FIG. 01The hierarchy of NHI needs — centralized inventory as the non-negotiable foundation everything else builds on.

How Rubrik can help

Using that same pyramid, I mapped where Rubrik could realistically address each level. As we discussed Rubrik's right ot play, this led the team to realize that a centralized inventory is table-stakes but even though it was necessary, it wouldn't be where Rubrik would stand out amongst competitors. The real opportunity for most customers at this stage of their NHI journey, was Lifecycle Management & Governance.

The same three-tier pyramid annotated with how Rubrik could address each level: understanding what's out there, operationalizing processes and enforcing policies, and proactively discovering and mitigating risk.
FIG. 02Mapping Rubrik's potential role onto the same hierarchy — and finding the layer worth building first.

User Need Insights

For each need, I explained why it was a real frustration today, what it looks like inside a user's environment, and showed real user frustrations involving dealing with NHIs.
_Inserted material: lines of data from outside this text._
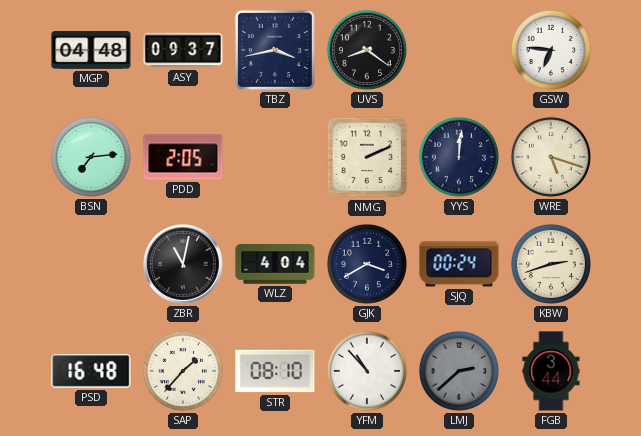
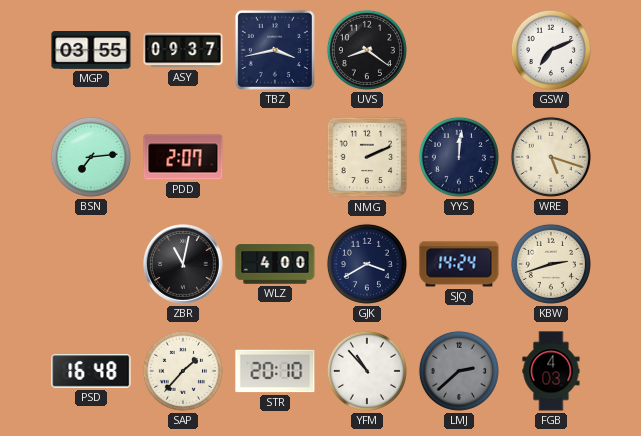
MGP: 04:48 -> 03:55
GSW: 6:46 -> 7:11
PDD: 2:05 -> 2:07
WLZ: 4:04 -> 4:00
SJQ: 00:24 -> 14:24
STR: 08:10 -> 20:10
FGB: 3:44 -> 4:03
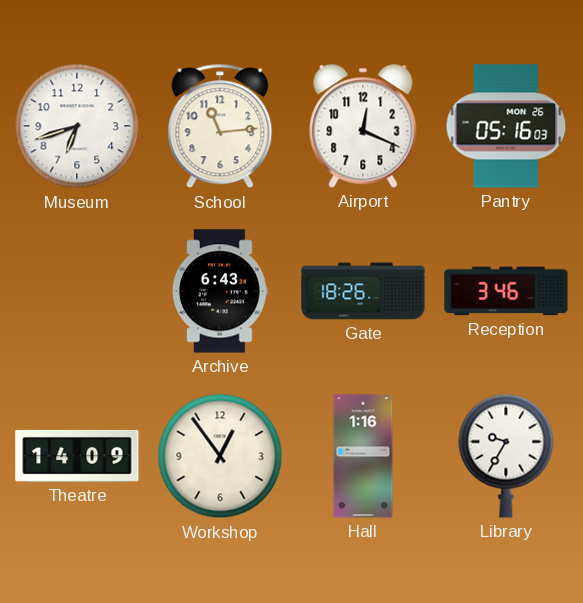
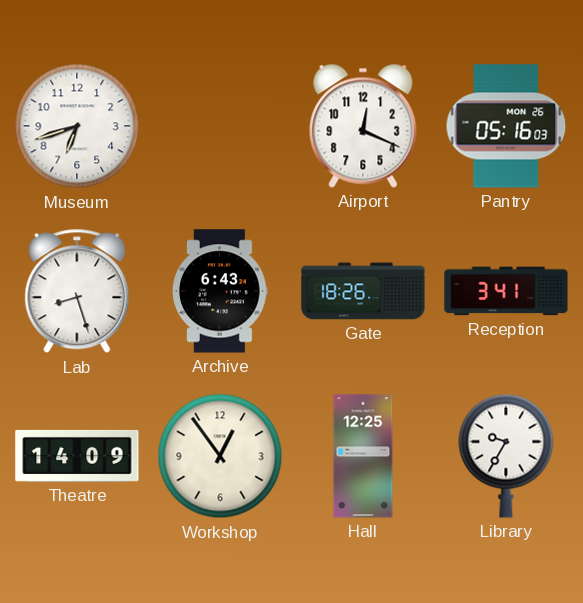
School: 11:14 -> none
Lab: none -> 8:27
Reception: 3:46 -> 3:41
Hall: 1:16 -> 12:25
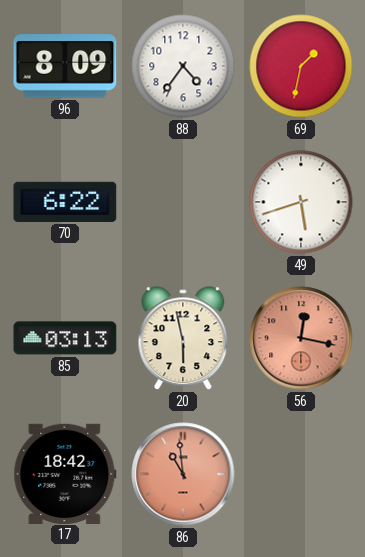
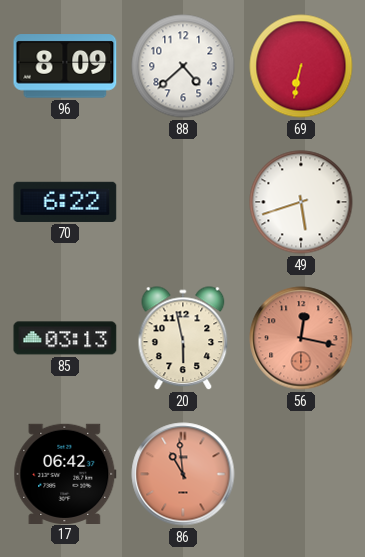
88: 4:36 -> 4:38
69: 1:32 -> 6:32
17: 18:42 -> 06:42
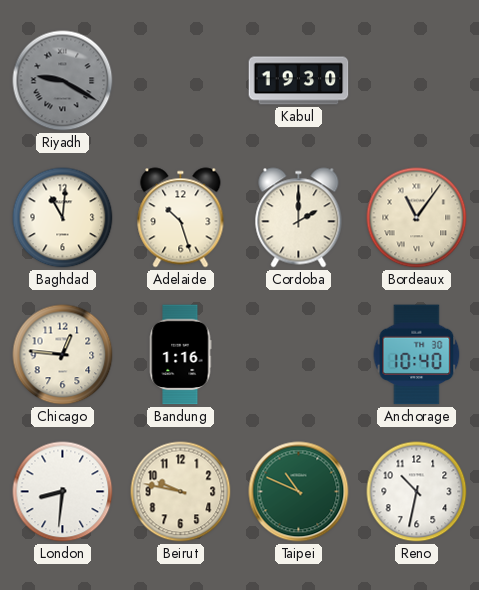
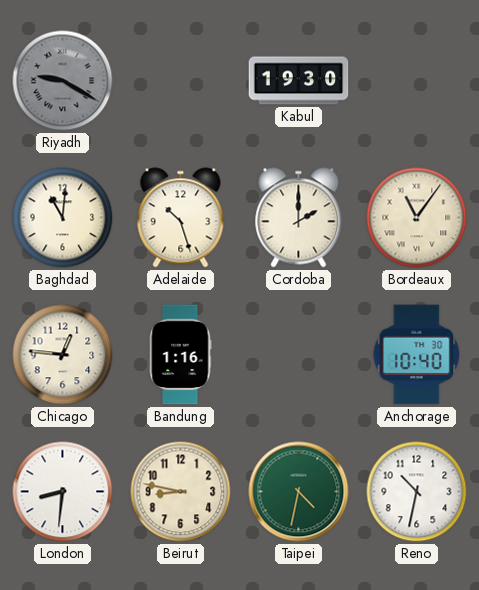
Beirut: 9:47 -> 8:47
Taipei: 10:49 -> 4:32
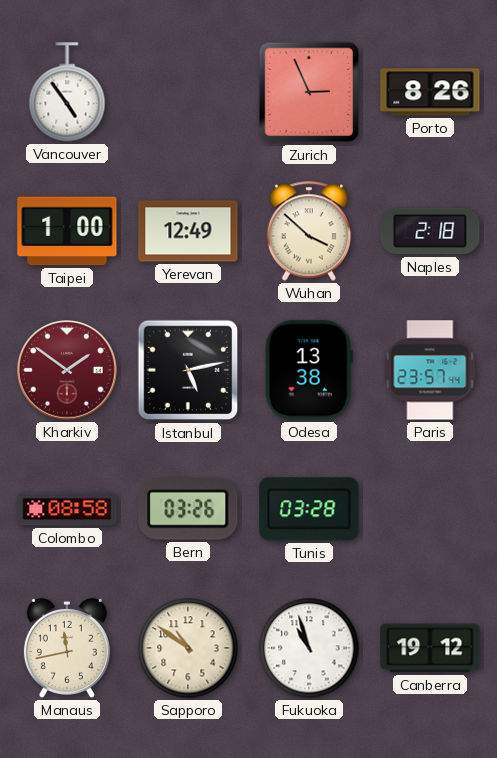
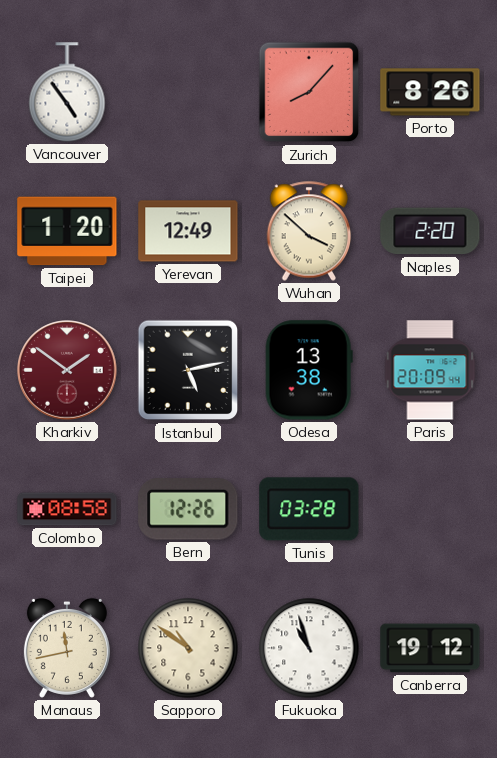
Zurich: 2:56 -> 8:07
Taipei: 1:00 -> 1:20
Naples: 2:18 -> 2:20
Paris: 23:57 -> 20:09
Bern: 03:26 -> 12:26
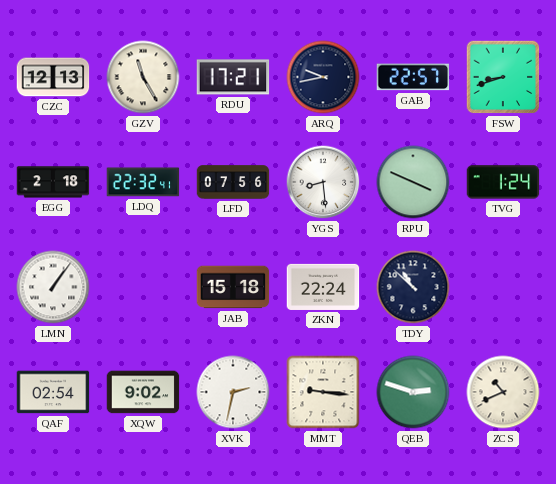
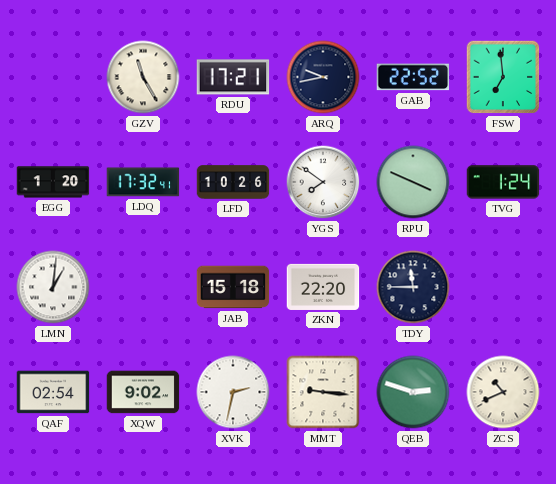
CZC: 12:13 -> none
GAB: 22:57 -> 22:52
FSW: 8:42 -> 6:59
EGG: 2:18 -> 1:20
LDQ: 22:32 -> 17:32
LFD: 07:56 -> 10:26
YGS: 8:29 -> 7:51
LMN: 1:06 -> 1:01
ZKN: 22:24 -> 22:20
TDY: 10:52 -> 11:45
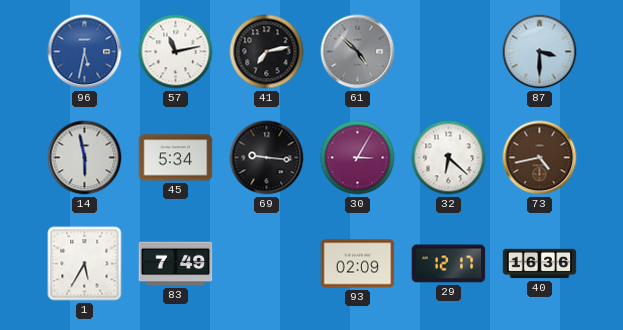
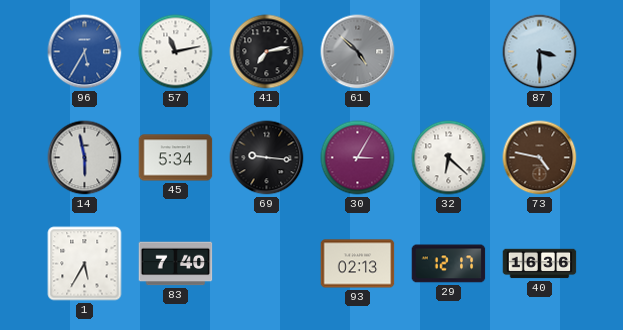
96: 5:32 -> 5:35
73: 4:43 -> 4:47
83: 7:49 -> 7:40
93: 02:09 -> 02:13
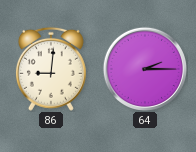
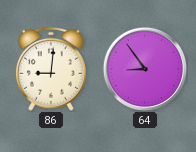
64: 2:15 -> 8:54
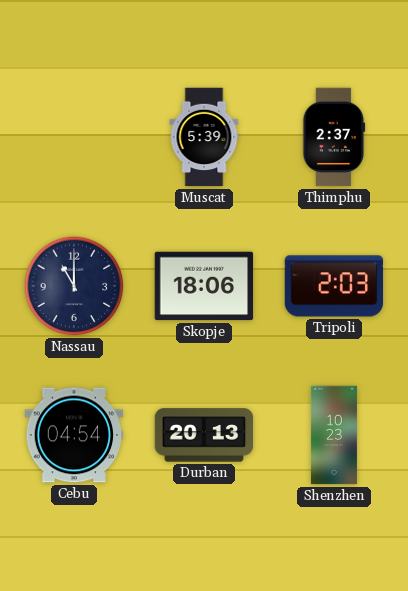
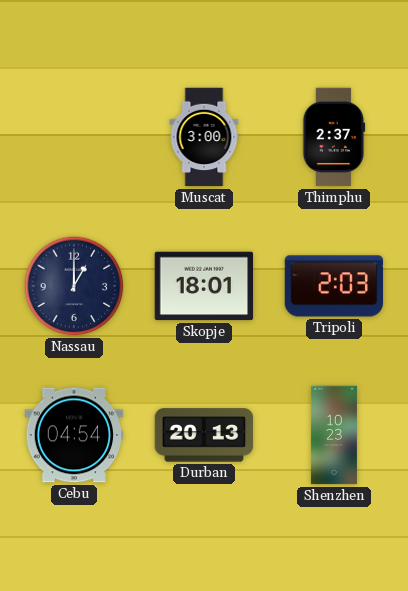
Muscat: 5:39 -> 3:00
Nassau: 11:00 -> 1:00
Skopje: 18:06 -> 18:01
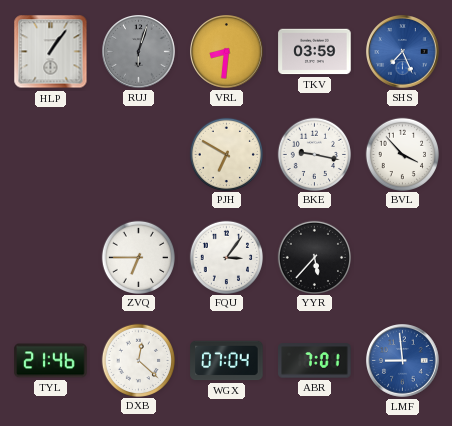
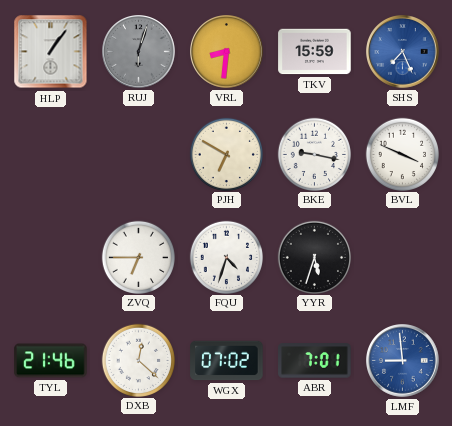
TKV: 03:59 -> 15:59
BVL: 3:53 -> 3:49
FQU: 3:06 -> 4:33
YYR: 5:37 -> 5:33
WGX: 07:04 -> 07:02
Slide on discovering and inventorying NHIs, listing desired metadata — Owner, Last Accessed/Frequency of Usage, and Permissions/API calls/Associated Applications — with reasoning for each.
FIG. 03Discovering & inventorying NHIs — what metadata users actually need to evaluate risk.
Slide on over-privileged and highly privileged NHIs, describing how legacy NHIs are often created with excess permissions and how all-or-nothing permission models leave users no real control.
FIG. 04Over-privileged & highly-privileged NHIs — legacy sprawl meets all-or-nothing permission models.
Slide on cleaning up stale NHIs, with a quote describing a company manually working through 20,000 unidentified on-prem accounts out of 160,000 total.
FIG. 05Cleaning up stale NHIs — a manual, never-ending chore with real risk attached.
Slide on leaking secrets, citing a real incident where a leaked service account credential led to a hospital site being fully encrypted, prompting investment in a third-party secrets vault.
FIG. 06Leaking secrets — when a credential in code becomes a real incident.
Slide on NHI anomaly detection, explaining that traditional behavioral signals don't map cleanly onto NHIs and that a robust behavior model is needed to filter out false positives.
FIG. 07NHI anomaly detection — why human-behavior models don't transfer cleanly to machines.
Slide on remediation for NHIs, distinguishing proactive remediation (periodic review) from reactive remediation, and noting fear of business disruption as a real deterrent to locking down a compromised NHI.
FIG. 08Remediation for NHIs — and the very real fear of breaking something critical by acting on one.
"It's the people that set up the account [...] they had a way of doing it just because it worked at the time and they didn't realize what they were doing [...] it's just the age-old problem of human error — it's funny, it's about NHIs, but humans are our biggest risk." Security & Compliance interview participant

Top Emerging Themes & Opportunities

I closed the report with a summary of every user need uncovered, how significant a concern it was, and whether Rubrik genuinely had a right to play in that space — rather than just a reason to.

Summary table of five user needs — Centralized NHI Inventory, Identifying Stale NHIs, Identifying Highly and Over-Privileged NHIs, Proactive Secrets Management, and NHI Anomaly Detection — each assessed for significance and whether Rubrik has a right to play.
FIG. 09Five user needs, weighed against significance and Rubrik's right to play in each.
Strategic Impact

A resounding yes — and a clear place to start.

This research gave the team validation that NHIs were worth pursuing and also led to the strategic insight that lifecycle management and governance were where Rubrik's existing strengths in policy and automation could actually move the needle for customers.